2. After incubation, the beads are collected and separated from the sample using a magnet rack.
3. Add the antibody-conjugated acceptor and incubate them with continuous rotation for a sufficient time.
4. Analysis of numerous microplate readers supports TR-FRET measurements.
Advantages and Benefits
1. Perform a double function simultaneously on the same beads: The magnetic beads combine separation/preconcentration and detect analytes, allowing quick, simple, robust, and high-throughput analytes of trace amounts from complex biological samples on the same beads.
2. Ultra sensitive. Lower detection limits of 10 pg/mL versus typical fluorometric detection limits of 100 pg/mL.
3. Extremely photostable and highly resistant to photobleaching. All the lanthanide chelate or cryptate molecules and iron oxide are entirely encapsulated inside each bead instead of merely on the bead’s surface. The protective environment prevents iron oxide and dye from leaching into aqueous media, which makes the beads less sensitive to external conditions such as solvent, temperature, pH, etc.
4. Very high Fluorescence intensity. Because a single bead has a large concentration of lanthanide chelate with a high quantum yield ranging from 40 to 90%, the beads show excellent fluorescence intensity, which increases test sensitivity without signal amplification. Such bright beads are also perfect for donors’ use in time-resolved FRET assays.
5. Lanthanide chelate or cryptate has large Stokes shifts (>250 nm), narrow emission bands (-10 nm bandwidth), and long fluorescence lifetime (μs), which dramatically reduces background and increases the signal-to-noise ratio.
6. Most bioprocess ELISA assays can be converted to an HTRF assay.
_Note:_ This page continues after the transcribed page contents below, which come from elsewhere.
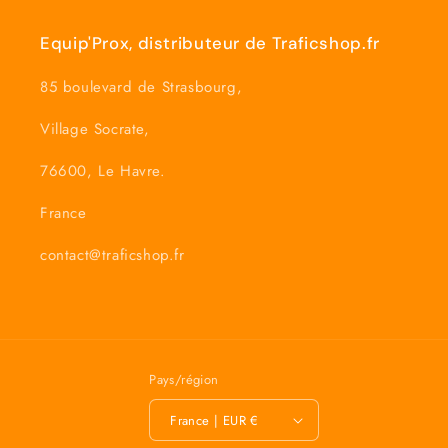
Equip'Prox, distributeur de Traficshop.fr
85 boulevard de Strasbourg,
Village Socrate,
76600, Le Havre.
France
contact@traficshop.fr
Pays/région
France | EUR €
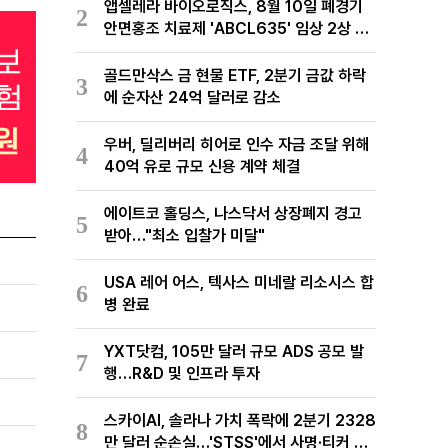
앱셀레라 바이오로직스, 8월 10일 폐경기
2
안면홍조 치료제 'ABCL635' 임상 2상 결
과 발표
골드만삭스 금 현물 ETF, 2분기 금값 하락
3
에 순자산 24억 달러로 감소
우버, 딜리버리 히어로 인수 자금 조달 위해
4
40억 유로 규모 신용 계약 체결
에이트코 홀딩스, 나스닥서 상장폐지 경고
5
받아…"최소 입찰가 미달"
USA 레어 어스, 텍사스 미네랄 리소시스 합
6
병 완료
YXT닷컴, 105만 달러 규모 ADS 공모 발
7
행…R&D 및 인프라 투자
스카이AI, 솔라나 가치 폭락에 2분기 2328
8
만 달러 순손실…'STSS'에서 사명·티커 변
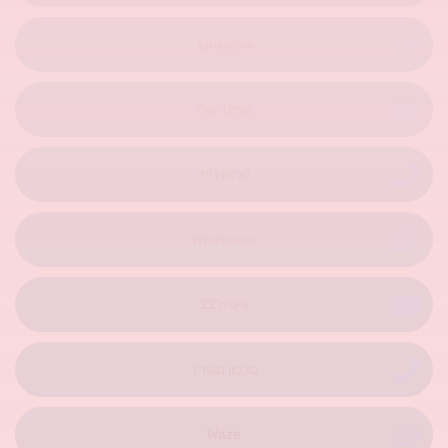
Linkedin
האתר שלי
טלפון נייד
Whatsapp
אימייל22
טלפון משרד
Waze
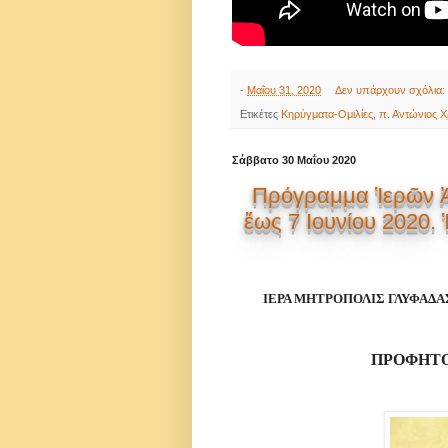
-
Μαΐου 31, 2020
Δεν υπάρχουν σχόλια:
Ετικέτες
Κηρύγματα-Ομιλίες
,
π. Αντώνιος 
Σάββατο 30 Μαΐου 2020
Πρόγραμμα Ἱερῶν Ἀ
ἔως 7 Ιουνίου 2020.
ΙΕΡΑ ΜΗΤΡΟΠΟΛΙΣ ΓΛΥΦΑΔΑ
ΠΡΟΦΗΤΟ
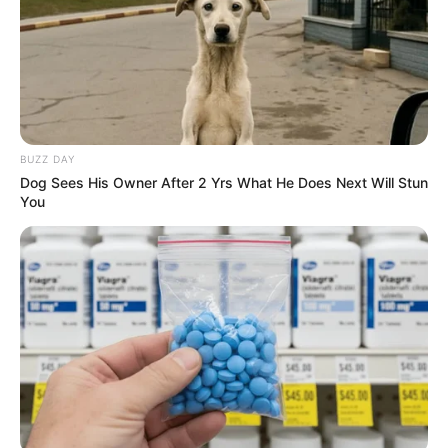
BUZZ DAY
Dog Sees His Owner After 2 Yrs What He Does Next Will Stun
You
Digər xəbərlər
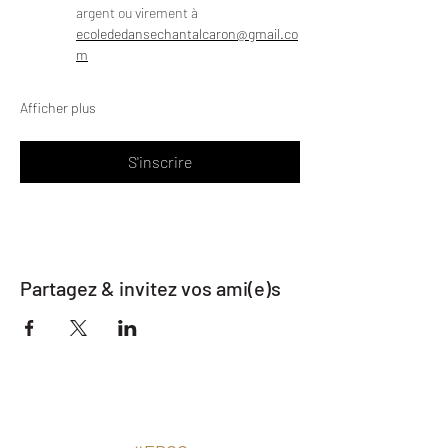
argent ou virement à 
ecolededansechantalcaron@gmail.co
m
Afficher plus
S'inscrire
Partagez & invitez vos ami(e)s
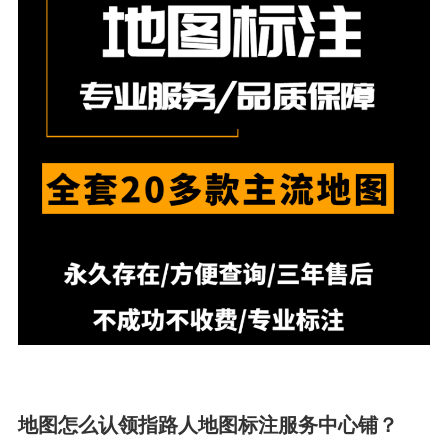
地图怎么认领指路人地图标注服务中心铺？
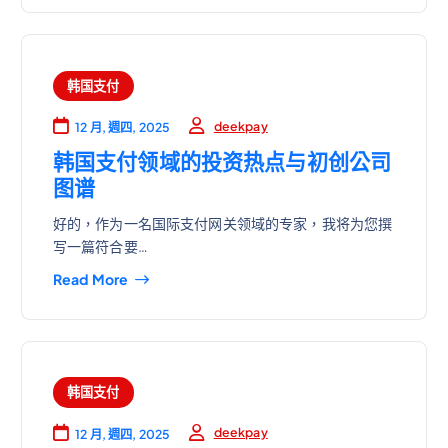
韩国支付
deekpay
12 月, 週四, 2025
韩国支付领域的投资热点与初创公司
图谱
好的，作为一名国际支付网关领域的专家，我将为您撰
写一篇符合要…
Read More
韩国支付
deekpay
12 月, 週四, 2025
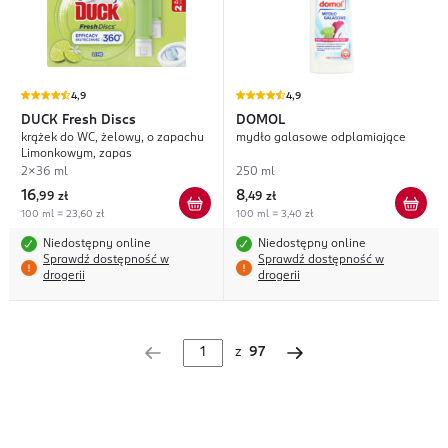
4,9
4,9
DUCK
Fresh Discs
DOMOL
krążek do WC, żelowy, o zapachu
mydło galasowe odplamiające
Limonkowym, zapas
2x36 ml
250 ml
16
8
,
99 zł
,
49 zł
100 ml = 23,60 zł
100 ml = 3,40 zł
Niedostępny online
Niedostępny online
Sprawdź dostępność w
Sprawdź dostępność w
drogerii
drogerii
z
97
7. No washing step is involved in the assays.
8. Have a hydrophilic silica surface grafted by different functional groups with linkers of variable lengths, allowing efficient conjugation of various ligands such as peptides, proteins, antibodies, small molecules, carbohydrates, aptamers, DNA/RNA, etc.
9. Due to the microsphere’s magnetic properties, the Fluorescence magnetic beads are suitable for high-throughput automation.